I would love to join up. i run a cuda 14 but i am pretty sure i can do 4 miles i have done 6 inshore before and 2 off shore  just dont wait up for me  me and ole girl will get there when we get there lol

And i have a VHF


----------



## woodinfliezz (Jan 27, 2014)

Is this trip still on?


----------



## chasintales (Sep 29, 2007)

I would like to go. I met JGatorman last saturday.


----------



## Jgatorman (Jun 8, 2013)

I am hoping to convince my better half to come down and see the Juan Sebastian de Elcano and then I can kill two birds with one stone and achieve the heralded kitchen pass!


----------



## iJabo (Jul 6, 2013)

Its a given that I will be on the water Saturday weather permitting. If not the kayak, then the boat. But I definitely would like to go in such a big group. Swellinfo is calling for flat surf, and the weather is forecasted at 10% chance of rain. Let's go fishing boys!


----------



## WAReilly (Jun 2, 2014)

I'll be there.


----------



## BigRed38 (May 5, 2009)

Won't be able to make it as planned, will be out of town this weekend.


----------



## Hobart (Nov 27, 2012)

Unfortunately I won't be able to make it either. Got to prioritize and my little one is graduating PRE K Saturday morning so its a no brainer. I will be heading out Sunday though! Good luck fellers! Remember PICS! No Pics it didn't happen:whistling:


----------



## woodinfliezz (Jan 27, 2014)

Still meeting at chicken bone? what time ?


----------



## hooked4life (Jan 25, 2012)

Still planning on going tomorrow around 5:30-6:00


----------



## woodinfliezz (Jan 27, 2014)

I'll be there hooked,


----------



## Jgatorman (Jun 8, 2013)

Fair weather and tight lines my friends! I will not be down again until june 12th.


----------



## Blake R. (Mar 17, 2009)

Good luck guys. I'll be on Lake Martin, honestly forgot all about this until a day or two ago. I'd love to make the run in the next week or two. Let me know how the AJs are!
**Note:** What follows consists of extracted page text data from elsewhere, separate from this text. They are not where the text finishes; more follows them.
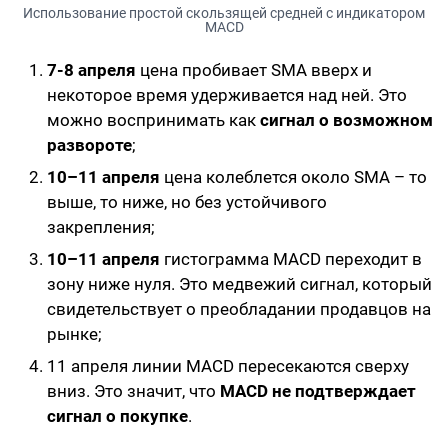
Использование простой скользящей средней с индикатором
MACD
7-8 апреля
цена пробивает SMA вверх и
некоторое время удерживается над ней. Это
можно воспринимать как
сигнал о возможном
развороте
;
10–11 апреля
цена колеблется около SMA – то
выше, то ниже, но без устойчивого
закрепления;
10–11 апреля
гистограмма MACD переходит в
зону ниже нуля. Это медвежий сигнал, который
свидетельствует о преобладании продавцов на
рынке;
11 апреля линии MACD пересекаются сверху
вниз. Это значит, что
MACD не подтверждает
сигнал о покупке
.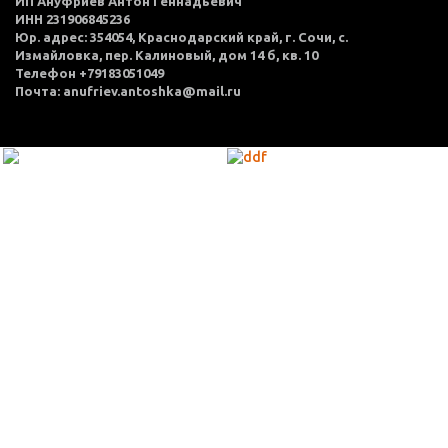
ИП Ануфриев Антон Геннадьевич
ИНН 231906845236
Юр. адрес: 354054, Краснодарский край, г. Сочи, с.
Измайловка, пер. Калиновый, дом 14 б, кв. 10
Телефон +79183051049
Почта: anufriev.antoshka@mail.ru
МЕНЮ
Каталог товаров
Оплата и доставка
О нас
Услуги
Акции
Политика конфиденциальности
Согласие на обработку персональных данных
Контакты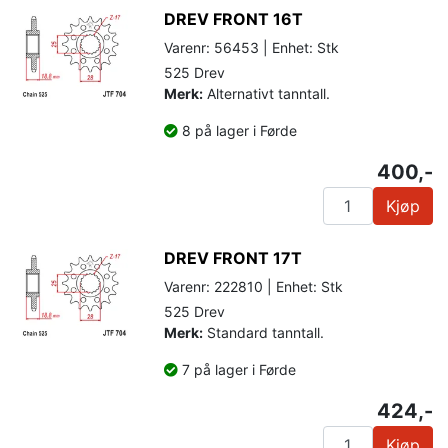
DREV FRONT 16T
Varenr: 56453 | Enhet: Stk
525 Drev
Merk:
Alternativt tanntall.
8 på lager i Førde
400,-
Kjøp
DREV FRONT 17T
Varenr: 222810 | Enhet: Stk
525 Drev
Merk:
Standard tanntall.
7 på lager i Førde
424,-
Kjøp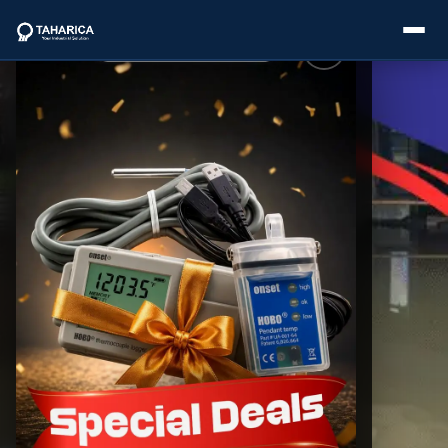
About Us
Categories
Brands
Service
Industries
Blogs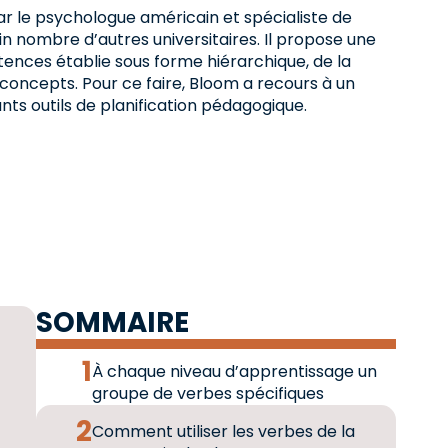
r le psychologue américain et spécialiste de
in nombre d’autres universitaires. Il propose une
tences établie sous forme hiérarchique, de la
 concepts. Pour ce faire, Bloom a recours à un
ts outils de planification pédagogique.
SOMMAIRE
n
À chaque niveau d’apprentissage un
groupe de verbes spécifiques
Comment utiliser les verbes de la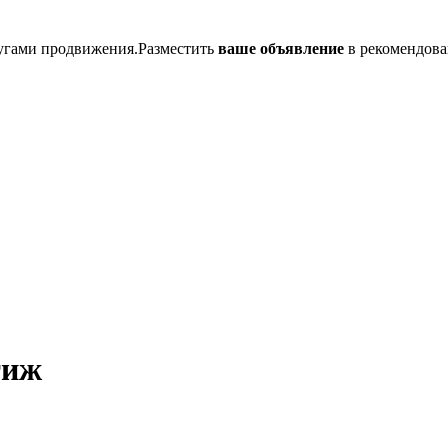
лугами продвижения.Разместить
ваше объявление
в рекомендова
тиж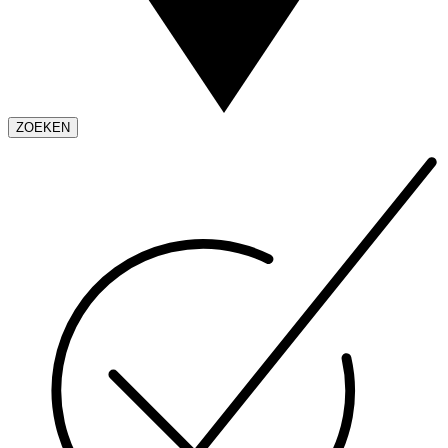
ZOEKEN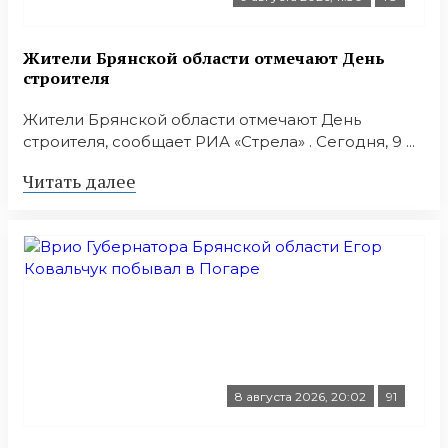
Жители Брянской области отмечают День
строителя
Жители Брянской области отмечают День
строителя, сообщает РИА «Стрела» . Сегодня, 9 ...
Читать далее
8 августа 2026, 20:02
91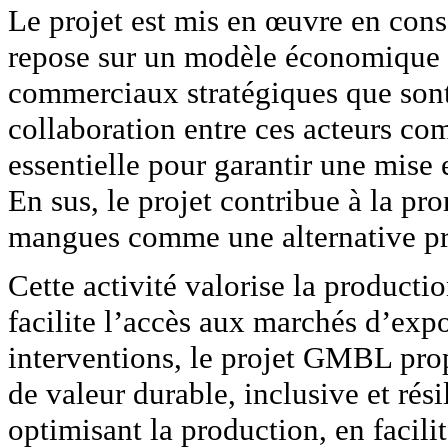
Le projet est mis en œuvre en cons
repose sur un modèle économique 
commerciaux stratégiques que son
collaboration entre ces acteurs c
essentielle pour garantir une mise 
En sus, le projet contribue à la p
mangues comme une alternative p
Cette activité valorise la productio
facilite l’accès aux marchés d’exp
interventions, le projet GMBL prop
de valeur durable, inclusive et ré
optimisant la production, en facili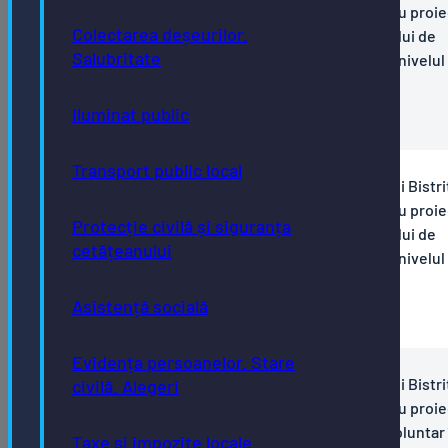
anunță semnarea contractului de finanțare pentru proiec
Colectarea deșeurilor.
Dezvoltare, modernizare și completare a sistemului de
Salubritate
management integrat al deșeurilor municipale la nivelul
municipiului Bistrița - Etapa 2 "
Iluminat public
5.-C3I1B0223000032_Comunicat-de-presa
Transport public local
PNRR - comunicat de presă - Primăria municipiului Bistri
anunță semnarea contractului de finanțare pentru proiec
Protecție civilă și siguranța
Dezvoltare, modernizare și completare a sistemului de
cetățeanului
management integrat al deșeurilor municipale la nivelul
municipiului Bistrița "
Asistență socială
4.-C3I1B0122000012_Comunicat-de-presa
Evidența persoanelor. Stare
PNRR - comunicat de presă - Primăria municipiului Bistri
civilă. Alegeri
anunță semnarea contractului de finanțare pentru proiec
Înființare a două centre de colectare prin aport voluntar 
Taxe și impozite locale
Sent from my iPhone using Tapatalk


----------



## hooked4life (Jan 25, 2012)

Ok folks, for those of you who don't know, chicken bone is the last parking lot on Ft. Pickens Rd, before you get to the gate. I'm hoping to be unloaded and ready to hit the water by 0600. Who all is planning on joining?


----------



## iJabo (Jul 6, 2013)

I'll be in a boat tomorrow. I wish I could make it if not just to meet some new faces, but there's always next time I suppose.


----------



## chasintales (Sep 29, 2007)

showed up a bit early but got a chance to meet some people coming in from LA... Enjoy the camping. No one else at 05:30 and the surf was very challenging. Not sure if anyone ever did make it, but I bugged out. Made my way around the Beach back towards Navarre and saw a couple of people going to try by Portofino and one guy trying in the National Seashore. I wished them luck and just kept going. Saw three Adventure Island boats launch at the first public spot outside the Seashore going east. They all had their sails up launching. Quite a sight but still a bit bumpy for me. No other boats all the way to Navarre Beach and I saw a few trucks that looked like they may have had kayaks on them. Maybe tomorrow. Please let me know if you are planning a large group like this again. 
Thanks,
Chris


----------